Santiago Martin Bermudez
Santiago Martin Bermudez

L’éclectisme, le non-conformisme et la liberté totale de pensée et de son écriture caractérisent la démarche de Santiago Martin Bermudez.

Fondateur et animateur de diverses revues et de collectifs théâtraux et musicaux, autant dans ses multiples activités que dans son théâtre, ses romans et ses essais, il n’hésite pas à transgresser les limites entre les genres et les catégories artistiques, les conventions et les codes établis, à heurter la bien-pensance et le « politiquement correct », en abordant sans détours des sujets politiques tabous ou délicats.

Loin de se refermer dans les frontières de son pays, l’Espagne, Santiago Martin Bermudez situe son théâtre dans une perspective de l’histoire politique de l’Europe du XXe s., de l’établissement du totalitarisme soviétique, du fascisme ou de la collaboration en France…

Comment êtes-vous venu à l’écriture dramatique ?

J’ai eu un intérêt précoce pour le théâtre. Les jeunes de ma génération allaient surtout au cinéma. La télévision est venue plus tard. Je m’intéressais à la littérature et aux arts en général. Entre 15 et 20 ans, j’ai écrit plusieurs pièces politiques, pamphlétaires, contre la dictature de Franco. Évidemment elles ne pouvaient pas être représentées à cette époque-là.

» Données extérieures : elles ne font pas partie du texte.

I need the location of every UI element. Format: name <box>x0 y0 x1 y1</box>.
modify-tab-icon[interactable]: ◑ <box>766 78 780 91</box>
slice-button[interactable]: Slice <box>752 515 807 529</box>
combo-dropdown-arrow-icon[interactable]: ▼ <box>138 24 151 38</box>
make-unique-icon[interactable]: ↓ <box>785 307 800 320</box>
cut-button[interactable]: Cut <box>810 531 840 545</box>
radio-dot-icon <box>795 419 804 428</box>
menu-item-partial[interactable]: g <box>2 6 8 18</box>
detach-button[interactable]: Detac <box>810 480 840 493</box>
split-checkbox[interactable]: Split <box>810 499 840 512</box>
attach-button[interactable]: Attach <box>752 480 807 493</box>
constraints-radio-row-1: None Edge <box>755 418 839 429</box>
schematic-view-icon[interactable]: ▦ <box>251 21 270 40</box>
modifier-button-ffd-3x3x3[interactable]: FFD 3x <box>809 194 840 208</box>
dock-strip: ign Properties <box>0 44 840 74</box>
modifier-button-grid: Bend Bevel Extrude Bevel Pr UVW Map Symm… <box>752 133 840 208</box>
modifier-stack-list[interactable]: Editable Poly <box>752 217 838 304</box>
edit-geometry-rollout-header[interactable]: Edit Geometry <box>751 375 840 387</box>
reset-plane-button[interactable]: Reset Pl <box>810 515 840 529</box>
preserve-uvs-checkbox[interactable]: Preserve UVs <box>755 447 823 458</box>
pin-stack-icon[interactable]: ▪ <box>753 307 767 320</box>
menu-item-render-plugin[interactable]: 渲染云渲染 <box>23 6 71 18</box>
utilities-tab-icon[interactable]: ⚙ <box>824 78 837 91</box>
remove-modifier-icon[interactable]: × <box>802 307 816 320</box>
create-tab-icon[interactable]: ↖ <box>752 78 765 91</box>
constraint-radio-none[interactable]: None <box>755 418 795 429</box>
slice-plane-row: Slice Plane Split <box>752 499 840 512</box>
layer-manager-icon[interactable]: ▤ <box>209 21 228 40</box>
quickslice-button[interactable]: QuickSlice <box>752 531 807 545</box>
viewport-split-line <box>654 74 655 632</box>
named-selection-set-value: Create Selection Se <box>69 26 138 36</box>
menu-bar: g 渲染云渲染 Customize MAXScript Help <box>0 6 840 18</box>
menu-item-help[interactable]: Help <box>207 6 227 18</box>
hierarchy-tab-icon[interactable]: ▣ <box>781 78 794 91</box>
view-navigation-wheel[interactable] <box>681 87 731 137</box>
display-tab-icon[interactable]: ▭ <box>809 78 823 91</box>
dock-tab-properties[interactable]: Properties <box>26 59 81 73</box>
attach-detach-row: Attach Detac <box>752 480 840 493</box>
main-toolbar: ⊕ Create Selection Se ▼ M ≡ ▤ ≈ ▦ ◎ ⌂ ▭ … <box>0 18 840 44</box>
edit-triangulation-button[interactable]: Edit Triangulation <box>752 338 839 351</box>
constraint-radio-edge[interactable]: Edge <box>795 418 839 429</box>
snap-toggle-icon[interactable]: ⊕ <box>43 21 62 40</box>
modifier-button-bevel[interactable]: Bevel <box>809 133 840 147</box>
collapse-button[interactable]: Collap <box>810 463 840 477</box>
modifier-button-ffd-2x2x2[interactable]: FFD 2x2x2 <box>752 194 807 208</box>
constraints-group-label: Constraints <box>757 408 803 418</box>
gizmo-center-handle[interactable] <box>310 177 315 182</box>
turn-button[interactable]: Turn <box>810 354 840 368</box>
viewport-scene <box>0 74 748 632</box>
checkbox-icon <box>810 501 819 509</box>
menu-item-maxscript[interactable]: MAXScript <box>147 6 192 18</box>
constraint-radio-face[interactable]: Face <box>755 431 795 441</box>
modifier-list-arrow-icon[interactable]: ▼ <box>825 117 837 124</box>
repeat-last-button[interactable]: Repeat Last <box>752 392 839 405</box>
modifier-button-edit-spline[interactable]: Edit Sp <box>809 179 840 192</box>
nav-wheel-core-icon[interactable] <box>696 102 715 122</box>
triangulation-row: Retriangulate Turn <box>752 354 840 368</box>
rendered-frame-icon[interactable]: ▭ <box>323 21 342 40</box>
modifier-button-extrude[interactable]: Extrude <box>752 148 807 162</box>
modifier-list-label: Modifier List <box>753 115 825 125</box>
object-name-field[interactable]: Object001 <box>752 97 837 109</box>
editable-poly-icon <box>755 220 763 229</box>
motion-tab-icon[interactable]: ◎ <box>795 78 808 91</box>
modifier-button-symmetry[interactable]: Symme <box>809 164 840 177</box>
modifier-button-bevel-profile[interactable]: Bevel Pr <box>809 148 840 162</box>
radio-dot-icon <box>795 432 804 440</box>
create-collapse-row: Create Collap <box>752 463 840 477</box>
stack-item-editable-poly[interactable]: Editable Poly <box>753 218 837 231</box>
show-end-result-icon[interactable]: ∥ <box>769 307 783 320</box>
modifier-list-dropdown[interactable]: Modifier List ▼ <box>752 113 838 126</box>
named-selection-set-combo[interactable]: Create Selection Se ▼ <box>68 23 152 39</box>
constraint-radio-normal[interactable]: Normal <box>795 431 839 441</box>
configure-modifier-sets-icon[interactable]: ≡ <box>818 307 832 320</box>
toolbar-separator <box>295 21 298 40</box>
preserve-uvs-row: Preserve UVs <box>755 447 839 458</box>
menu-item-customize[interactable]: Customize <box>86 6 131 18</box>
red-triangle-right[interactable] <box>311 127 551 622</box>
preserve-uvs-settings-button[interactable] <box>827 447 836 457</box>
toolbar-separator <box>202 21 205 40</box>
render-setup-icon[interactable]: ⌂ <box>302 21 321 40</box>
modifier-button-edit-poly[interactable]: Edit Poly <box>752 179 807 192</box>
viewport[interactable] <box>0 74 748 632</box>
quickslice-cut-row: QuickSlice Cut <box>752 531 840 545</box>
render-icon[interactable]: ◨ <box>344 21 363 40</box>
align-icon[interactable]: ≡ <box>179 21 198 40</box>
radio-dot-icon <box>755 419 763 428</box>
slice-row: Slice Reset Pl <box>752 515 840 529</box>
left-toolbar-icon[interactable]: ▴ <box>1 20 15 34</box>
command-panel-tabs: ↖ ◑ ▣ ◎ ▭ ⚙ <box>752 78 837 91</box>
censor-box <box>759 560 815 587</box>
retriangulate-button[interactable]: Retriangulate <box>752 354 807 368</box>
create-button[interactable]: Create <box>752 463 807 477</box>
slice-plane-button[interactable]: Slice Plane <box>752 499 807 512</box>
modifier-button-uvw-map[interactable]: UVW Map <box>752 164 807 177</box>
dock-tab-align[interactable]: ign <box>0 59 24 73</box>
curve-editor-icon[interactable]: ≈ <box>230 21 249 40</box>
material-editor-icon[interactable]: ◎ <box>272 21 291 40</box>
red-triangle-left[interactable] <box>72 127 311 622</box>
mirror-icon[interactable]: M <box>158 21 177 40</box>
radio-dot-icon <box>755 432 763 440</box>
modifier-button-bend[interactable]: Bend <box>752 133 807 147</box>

Plus tard je les ai trouvées trop simplistes. J’ai fait mes débuts comme acteur à 17 ans avec le groupe légendaire Los Goliardos.

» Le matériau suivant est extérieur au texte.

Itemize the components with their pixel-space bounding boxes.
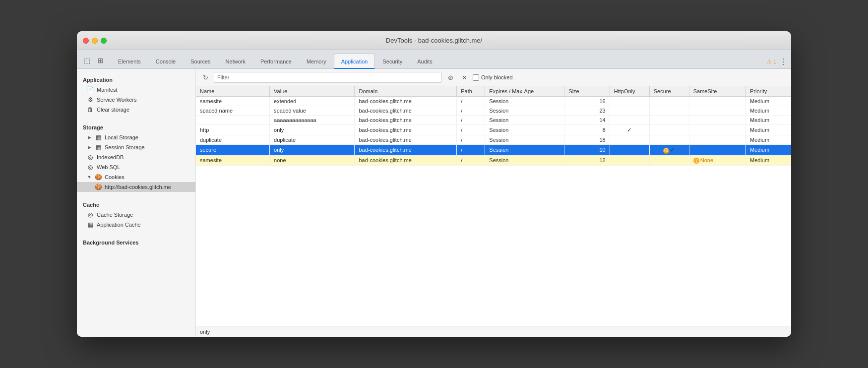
refresh-button[interactable]: ↻ xyxy=(200,72,211,83)
sidebar-section-storage: Storage xyxy=(77,121,195,132)
maximize-button[interactable] xyxy=(101,38,107,44)
tab-sources[interactable]: Sources xyxy=(183,54,218,68)
cell-samesite xyxy=(689,125,745,135)
cell-name: duplicate xyxy=(196,135,270,145)
sidebar-item-service-workers[interactable]: ⚙ Service Workers xyxy=(77,95,195,105)
col-header-samesite[interactable]: SameSite xyxy=(689,86,745,97)
service-workers-label: Service Workers xyxy=(97,97,136,103)
tab-application[interactable]: Application xyxy=(334,54,375,68)
cell-value: spaced value xyxy=(270,106,355,116)
application-cache-label: Application Cache xyxy=(97,222,141,228)
session-storage-label: Session Storage xyxy=(105,144,145,150)
content-area: Application 📄 Manifest ⚙ Service Workers… xyxy=(77,69,791,337)
sidebar-item-application-cache[interactable]: ▦ Application Cache xyxy=(77,220,195,230)
cell-priority: Medium xyxy=(746,155,791,166)
sidebar: Application 📄 Manifest ⚙ Service Workers… xyxy=(77,69,196,337)
sidebar-section-background: Background Services xyxy=(77,236,195,247)
manifest-label: Manifest xyxy=(97,87,118,93)
sidebar-item-cookie-url[interactable]: 🍪 http://bad-cookies.glitch.me xyxy=(77,182,195,192)
cell-path: / xyxy=(457,155,485,166)
clear-storage-label: Clear storage xyxy=(97,107,129,113)
tab-console[interactable]: Console xyxy=(148,54,183,68)
col-header-value[interactable]: Value xyxy=(270,86,355,97)
indexeddb-label: IndexedDB xyxy=(97,154,124,160)
cell-secure xyxy=(649,116,689,125)
tab-right-actions: ⚠ 1 ⋮ xyxy=(767,57,787,68)
cell-secure xyxy=(649,155,689,166)
tab-performance[interactable]: Performance xyxy=(253,54,299,68)
cell-name: spaced name xyxy=(196,106,270,116)
col-header-priority[interactable]: Priority xyxy=(746,86,791,97)
cell-priority: Medium xyxy=(746,106,791,116)
cookies-table: Name Value Domain Path Expires / Max-Age… xyxy=(196,86,791,166)
cell-domain: bad-cookies.glitch.me xyxy=(355,106,457,116)
table-row[interactable]: secureonlybad-cookies.glitch.me/Session1… xyxy=(196,145,791,156)
cell-priority: Medium xyxy=(746,125,791,135)
sidebar-item-session-storage[interactable]: ▶ ▦ Session Storage xyxy=(77,142,195,152)
web-sql-label: Web SQL xyxy=(97,164,121,170)
cell-expires: Session xyxy=(485,125,564,135)
sidebar-item-cache-storage[interactable]: ◎ Cache Storage xyxy=(77,210,195,220)
col-header-path[interactable]: Path xyxy=(457,86,485,97)
tab-elements[interactable]: Elements xyxy=(111,54,148,68)
cell-expires: Session xyxy=(485,97,564,106)
cell-secure xyxy=(649,125,689,135)
cell-samesite xyxy=(689,135,745,145)
cell-expires: Session xyxy=(485,155,564,166)
sidebar-item-web-sql[interactable]: ◎ Web SQL xyxy=(77,162,195,172)
sidebar-item-local-storage[interactable]: ▶ ▦ Local Storage xyxy=(77,132,195,142)
table-row[interactable]: samesiteextendedbad-cookies.glitch.me/Se… xyxy=(196,97,791,106)
table-header-row: Name Value Domain Path Expires / Max-Age… xyxy=(196,86,791,97)
table-row[interactable]: httponlybad-cookies.glitch.me/Session8✓M… xyxy=(196,125,791,135)
sidebar-item-indexeddb[interactable]: ◎ IndexedDB xyxy=(77,152,195,162)
only-blocked-checkbox-label[interactable]: Only blocked xyxy=(473,74,513,81)
close-button[interactable] xyxy=(83,38,89,44)
indexeddb-icon: ◎ xyxy=(87,154,94,161)
cell-path: / xyxy=(457,116,485,125)
filter-input[interactable] xyxy=(214,72,442,83)
web-sql-icon: ◎ xyxy=(87,164,94,171)
table-row[interactable]: duplicateduplicatebad-cookies.glitch.me/… xyxy=(196,135,791,145)
sidebar-item-clear-storage[interactable]: 🗑 Clear storage xyxy=(77,105,195,115)
cell-path: / xyxy=(457,135,485,145)
only-blocked-checkbox[interactable] xyxy=(473,74,479,81)
no-entry-icon[interactable]: ⊘ xyxy=(445,72,456,83)
service-workers-icon: ⚙ xyxy=(87,96,94,103)
cell-name: samesite xyxy=(196,97,270,106)
table-row[interactable]: samesitenonebad-cookies.glitch.me/Sessio… xyxy=(196,155,791,166)
col-header-domain[interactable]: Domain xyxy=(355,86,457,97)
tab-audits[interactable]: Audits xyxy=(410,54,440,68)
tab-network[interactable]: Network xyxy=(218,54,253,68)
traffic-lights xyxy=(83,38,107,44)
tab-security[interactable]: Security xyxy=(375,54,410,68)
sidebar-item-manifest[interactable]: 📄 Manifest xyxy=(77,85,195,95)
expand-cookies-icon: ▼ xyxy=(87,175,92,180)
minimize-button[interactable] xyxy=(92,38,98,44)
cell-expires: Session xyxy=(485,145,564,156)
cell-secure: ⓘ✓ xyxy=(649,145,689,156)
sidebar-item-cookies[interactable]: ▼ 🍪 Cookies xyxy=(77,172,195,182)
warning-icon: ⚠ xyxy=(767,59,772,65)
cell-secure xyxy=(649,97,689,106)
bottom-value: only xyxy=(200,329,210,335)
cell-value: only xyxy=(270,125,355,135)
warning-badge[interactable]: ⚠ 1 xyxy=(767,59,776,65)
cell-size: 23 xyxy=(564,106,610,116)
tab-memory[interactable]: Memory xyxy=(299,54,334,68)
col-header-secure[interactable]: Secure xyxy=(649,86,689,97)
table-row[interactable]: aaaaaaaaaaaaaabad-cookies.glitch.me/Sess… xyxy=(196,116,791,125)
table-row[interactable]: spaced namespaced valuebad-cookies.glitc… xyxy=(196,106,791,116)
cell-expires: Session xyxy=(485,135,564,145)
col-header-size[interactable]: Size xyxy=(564,86,610,97)
cell-httponly xyxy=(610,135,649,145)
session-storage-icon: ▦ xyxy=(95,144,102,151)
clear-button[interactable]: ✕ xyxy=(459,72,470,83)
only-blocked-text: Only blocked xyxy=(481,74,513,80)
col-header-name[interactable]: Name xyxy=(196,86,270,97)
col-header-expires[interactable]: Expires / Max-Age xyxy=(485,86,564,97)
col-header-httponly[interactable]: HttpOnly xyxy=(610,86,649,97)
cursor-icon[interactable]: ⬚ xyxy=(81,55,93,66)
cell-size: 10 xyxy=(564,145,610,156)
layers-icon[interactable]: ⊞ xyxy=(95,55,107,66)
more-menu-button[interactable]: ⋮ xyxy=(779,57,787,66)
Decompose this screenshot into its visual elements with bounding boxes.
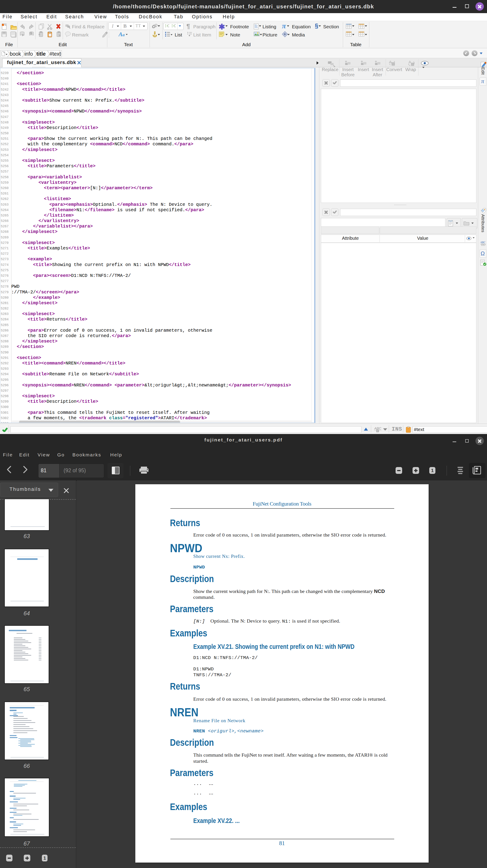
svg-text:ABC: ABC [480, 241, 486, 244]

La nécessité de gagner ma vie m’a éloigné de la pratique scénique et de l’écriture théâtrale. Je suis revenu à l’écriture à 40 ans en écrivant quelques pièces, des livrets d’opéra et de zarzuela pour un grand compositeur, Francisco Cano, qui est mort il y a deux ans.

Les Prix que j’ai reçus et quelques mises en scène m’ont encouragé à continuer. Bref, je peux dire que ma vocation précoce de dramaturge a mis du temps à mûrir.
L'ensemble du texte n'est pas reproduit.